Bunun üzerine şu âyet-i kerîme nâzil oldu:

“Ey Peygamber! Zevcelerine şöyle söyle:

«–Eğer dünya dirliğini ve süsünü (refahını) istiyorsanız; gelin size boşanma bedellerinizi vereyim de, sizi güzellikle salıvereyim.

Eğer Allâh’ı, Peygamberi’ni ve âhiret yurdunu diliyorsanız; bilin ki, Allah, içinizden güzel davrananlar için büyük bir mükâfat hazırlamıştır.»” (el-Ahzâb, 28-29)

Mübârek annelerimiz bu hatırlatma üzerine derhâl dünyevî düşüncelerden tevbe ettiler; her biri Allah ve Rasûlü’nü tercih edip, o sade ve kanaatkâr hayata devam ettiler.

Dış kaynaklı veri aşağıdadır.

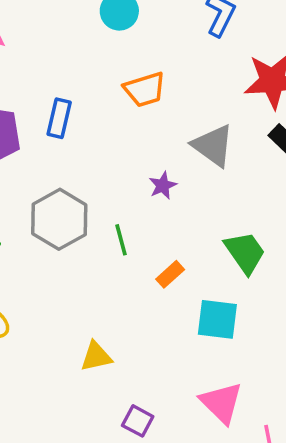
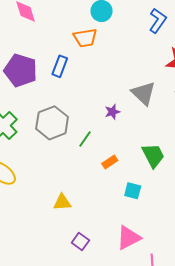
orange trapezoid: (145, 89) -> (85, 38), moved
green line: (121, 240) -> (85, 139), turned 42
cyan square: (217, 319) -> (133, 191), size x0.7
pink triangle: (221, 403) -> (129, 238), turned 40

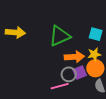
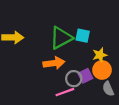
cyan square: (96, 34) -> (83, 36), moved
orange arrow: (74, 57) -> (54, 63), moved

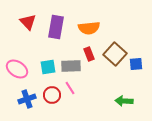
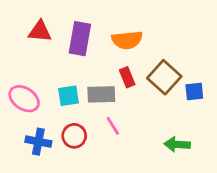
red triangle: (28, 22) -> (40, 31), turned -42
pink line: (70, 88) -> (113, 126), moved
blue cross: (27, 99) -> (38, 142), turned 30

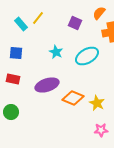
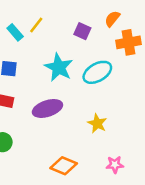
cyan star: (56, 52) -> (59, 67), size x1.6
orange diamond: (73, 98) -> (64, 166), moved
yellow star: (97, 103) -> (97, 123), moved

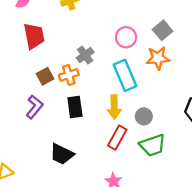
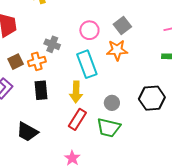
gray cross: (85, 55) -> (52, 44), turned -35
gray circle: (144, 116) -> (112, 103), moved
green trapezoid: (153, 145) -> (109, 128), turned 30

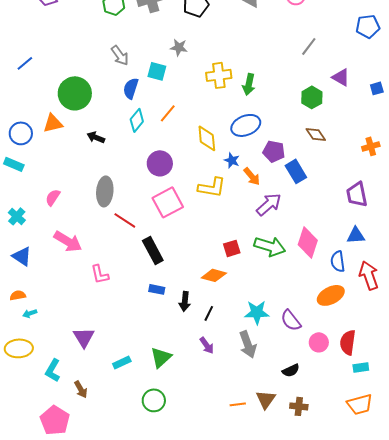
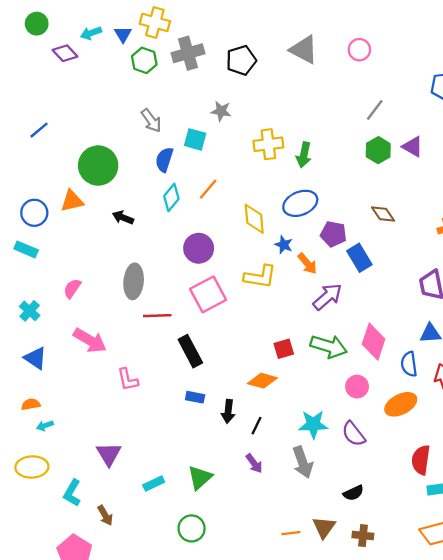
green hexagon: (312, 97) -> (378, 150), moved
red line: (125, 220) -> (157, 316), turned -35
pink circle: (319, 342) -> (357, 387), moved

İşte o hayattan bir nümûne:

Rasûl-i Ekrem -sallâllâhu aleyhi ve sellem-’in ailesi bir koyun kesmişti. Birçok kimseye infakta bulunulduktan sonra Hazret-i Peygamber -sallâllâhu aleyhi ve sellem- koyundan geriye ne kaldığını sordu.

Hazret-i Âişe -radıyallâhu anhâ-;

“–Sadece bir kürek kemiği kaldı.” cevabını verince, Hazret-i Peygamber -sallâllâhu aleyhi ve sellem-;

“–Desene bir kürek kemiği hâriç, hepsi bizim oldu!” buyurdu. (Tirmizî, Kıyâmet, 33)

Rasûl-i Ekrem Efendimiz’in irtihâlinden sonra; sahâbe, dünyanın dört bir yanına seferler düzenledi. İslâm, Çin’den Atlas Okyanusu’na kadar her beldeye ulaştırıldı. Fetih ve zaferler sayesinde ganîmetler geldi, zenginlik hâsıl oldu. Lâkin sahâbe-i kirâmın evlerinin geometrisi ve dekoru değişmedi.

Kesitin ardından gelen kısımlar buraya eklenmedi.